La formule est pourtant identique. Pendant sept heures de jeu, on se retrouve à escalader d’importantes parois, à résoudre des énigmes et à dézinguer 200 gardes plus ou moins armés. La seule réelle nouveauté de The Lost Legacy consiste à pouvoir crocheter des serrures en se fiant aux vibrations de la manette. Ces coffres renferment souvent des pistolets silencieux ou des lance-roquettes. L’arsenal de cet épisode est au passage plus garni que dans Uncharted 4.

Cette petite durée de vie —comme son prix— permet néanmoins à The Lost Legacy de proposer une succession de situations qui ne se ressemblent pas. Le dernier jeu de Naughty Dog essaye souvent de se renouveler et heureusement, on ne passe pas son temps à pousser ces vilaines caisses en bois. Cela reste néanmoins un titre qui s’inspire beaucoup de deux séquences d’Among Thieves et qui reprend la philosophie générale d’Uncharted 4: A Thief’s End.

Le rythme du jeu est assez lent. Les combats sont très espacés dans le temps. Ils débutent généralement avec de l’infiltration dans de hautes-herbes puis se terminent sous un déluge d’explosions. Et enfin, c’est une aventure que l’on ne fait jamais seul. Nadine Ross reste toujours aux côtés de Chloe Frazer. Pour ne laisser aucun temps mort s’installer, les deux femmes se parlent constamment. Les anecdotes se succèdent et une certaine complicité nait.

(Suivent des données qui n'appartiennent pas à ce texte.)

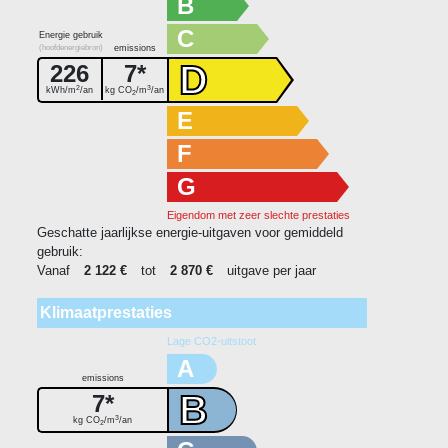
B
C
Energie gebruik
(hoofdenergiebron)
emissions
D
226
7*
2
3
kWh/m
/an
kg CO
/m
/an
2
E
F
G
Eigendom met zeer slechte prestaties
Geschatte jaarlijkse energie-uitgaven voor gemiddeld
gebruik:
Vanaf
2 122 €
tot
2 870 €
uitgave per jaar
Klimaatprestaties
Lage CO2-uitstoot
A
emissions
B
7*
3
kg CO
/m
/an
2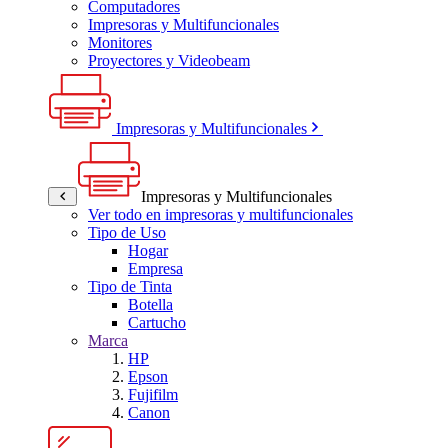
Computadores
Impresoras y Multifuncionales
Monitores
Proyectores y Videobeam
Impresoras y Multifuncionales
Impresoras y Multifuncionales
Ver todo en impresoras y multifuncionales
Tipo de Uso
Hogar
Empresa
Tipo de Tinta
Botella
Cartucho
Marca
HP
Epson
Fujifilm
Canon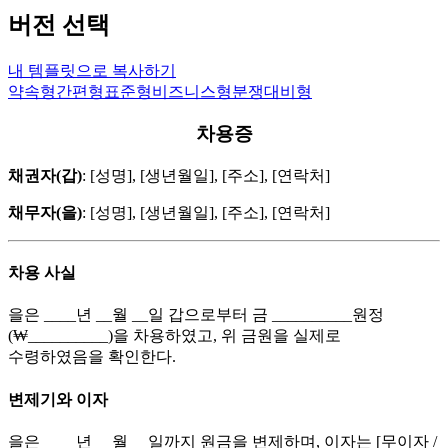
버전 선택
내 템플릿으로 복사하기
약속형
간편형
표준형
비즈니스형
분쟁대비형
차용증
채권자(갑)
: [성명], [생년월일], [주소], [연락처]
채무자(을)
: [성명], [생년월일], [주소], [연락처]
차용 사실
을은 ____년 __월 __일 갑으로부터 금 __________원정
(₩__________)을 차용하였고, 위 금원을 실제로
수령하였음을 확인한다.
변제기와 이자
을은 ____년 __월 __일까지 원금을 변제하며, 이자는 [무이자 /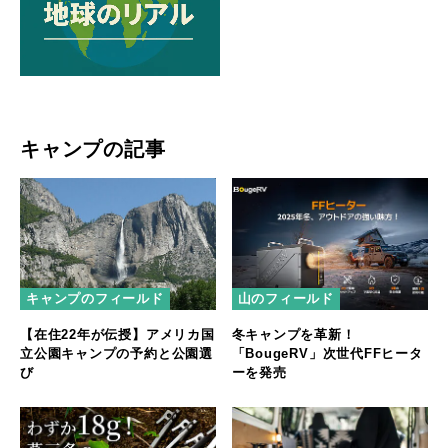
キャンプの記事
キャンプのフィールド
山のフィールド
【在住22年が伝授】アメリカ国
冬キャンプを革新！
立公園キャンプの予約と公園選
「BougeRV」次世代FFヒータ
び
ーを発売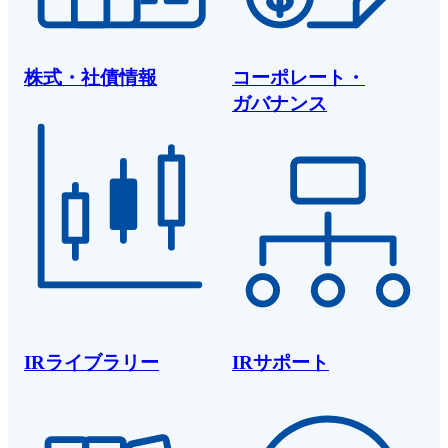
株式・社債情報
コーポレート・
ガバナンス
IRライブラリー
IRサポート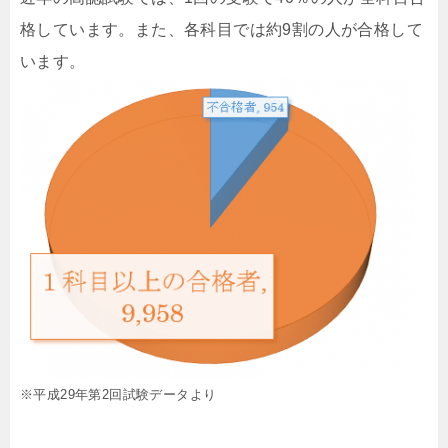
格しています。また、各科目では約9割の人が合格して
います。
※平成29年第2回試験データより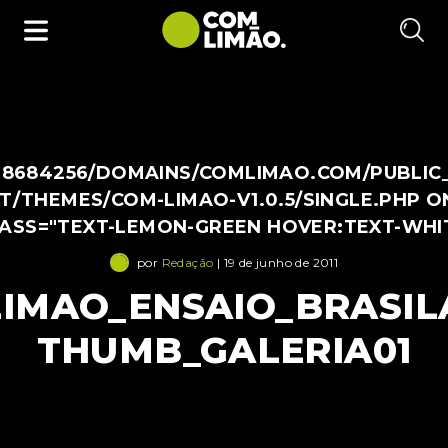
38684256/DOMAINS/COMLIMAO.COM/PUBLIC
/THEMES/COM-LIMAO-V1.0.5/SINGLE.PHP O
LASS="TEXT-LEMON-GREEN HOVER:TEXT-WHI
por
Redação
| 19 de junho de 2011
IMAO_ENSAIO_BRASIL
THUMB_GALERIA01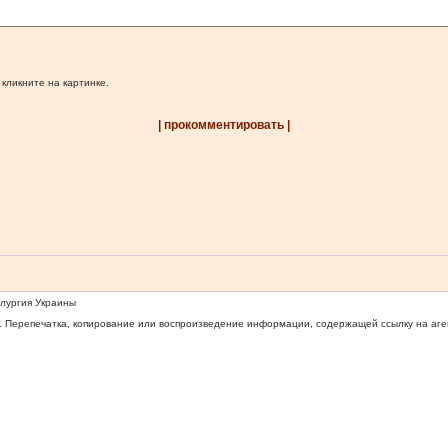
 кликните на картинке.
| прокомментировать |
ллургия Украины
 Перепечатка, копирование или воспроизведение информации, содержащей ссылку на агентс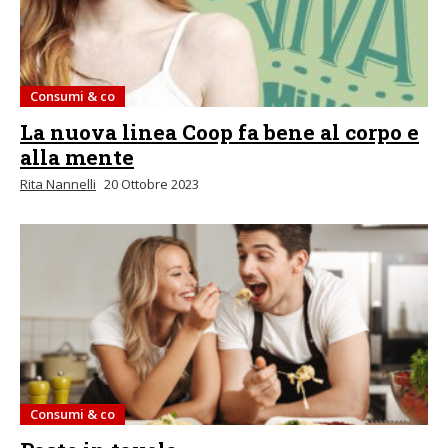
Consumi & co
La nuova linea Coop fa bene al corpo e
alla mente
Rita Nannelli
20 Ottobre 2023
Consumi & co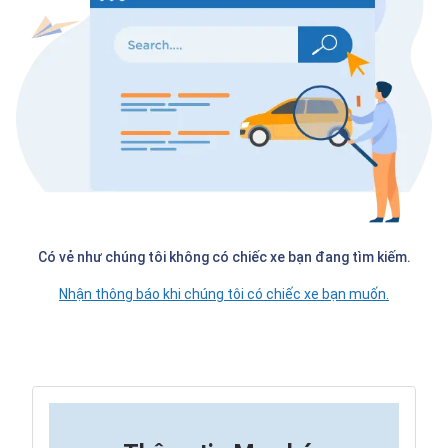
Có vẻ như chúng tôi không có chiếc xe bạn đang tìm kiếm.
Nhận thông báo khi chúng tôi có chiếc xe bạn muốn.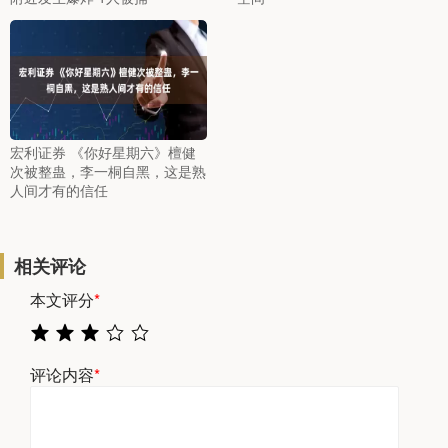
宏利证券 《你好星期六》檀健
次被整蛊，李一桐自黑，这是熟
人间才有的信任
相关评论
本文评分
*
评论内容
*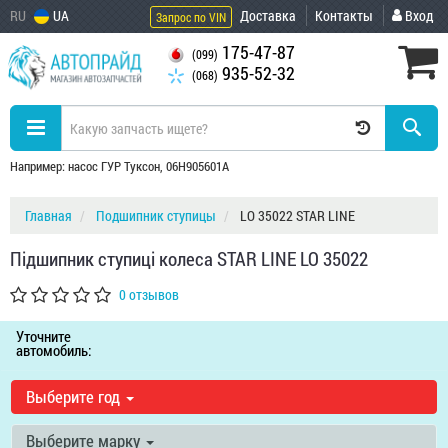
RU
UA
Доставка
Контакты
Вход
Запрос по VIN
175-47-87
(099)
935-52-32
(068)
Например: насос ГУР Туксон, 06H905601A
Главная
Подшипник ступицы
LO 35022 STAR LINE
Пiдшипник ступицi колеса STAR LINE LO 35022
0 отзывов
Уточните
автомобиль:
Выберите год
Выберите марку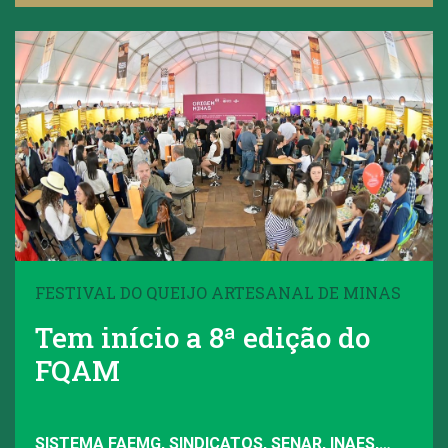
FESTIVAL DO QUEIJO ARTESANAL DE MINAS
Tem início a 8ª edição do
FQAM
SISTEMA FAEMG, SINDICATOS, SENAR, INAES,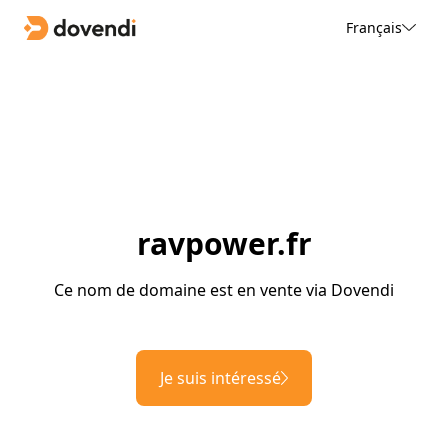
Français
ravpower.fr
Ce nom de domaine est en vente via Dovendi
Je suis intéressé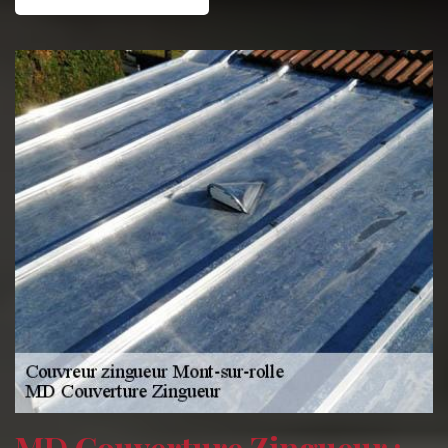
MD Couverture Zingueur :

Uncharted: The Lost Legacy ressemble à un gros condensé de la série. Un épisode best-of qui se permet parfois de faire mieux que tout ce qui a été réalisé auparavant. Certaines scènes sont ainsi très spectaculaires, d’autres touchantes avec des passages très justes. On retrouve aussi les meilleures énigmes de la série. On pourrait aussi parler des graphismes de The Lost Legacy, mais que dire mis à part que c’est incroyablement beau? A de nombreuses reprises, cet Uncharted propose un rendu bluffant. Ce n’est d’ailleurs pas étonnant si de temps en temps, Chloe s’arrête pour prendre des photos. Cela fait partie des collectibles, au même titre que les nombreux trésors à récupérer.

Souvent très dirigiste voire linéaire, Uncharted: The Lost Legacy se paye le luxe de s’offrir une grande zone ouverte. Celle-ci se découvre à pieds ou en jeep. Après avoir atteint un point d’observation, Chloe va alors marquer sur sa carte les lieux à visiter, dont un est l’objet d’une quête secondaire. Si on manque de repère visuels —il faut sans cesse sortira sa carte—, ce mini open-world offre de très bons moments, tout en rappelant énormément les chapitres à Madagascar d’Uncharted 4.

Il y a ainsi cette boue au sol ou quelques-uns des décors. Même si le travail abattu pendant ces 15 mois forcent le respect, de manière générale, on sent bien que de nombreux éléments ont été réutilisés dans cette suite. L’histoire et le pays visité sont toutefois bien inédits. Aidée de Nadine, Chloe souhaite mettre la main sur un artefact indien qui a de nombreux liens avec les divinités hindouistes.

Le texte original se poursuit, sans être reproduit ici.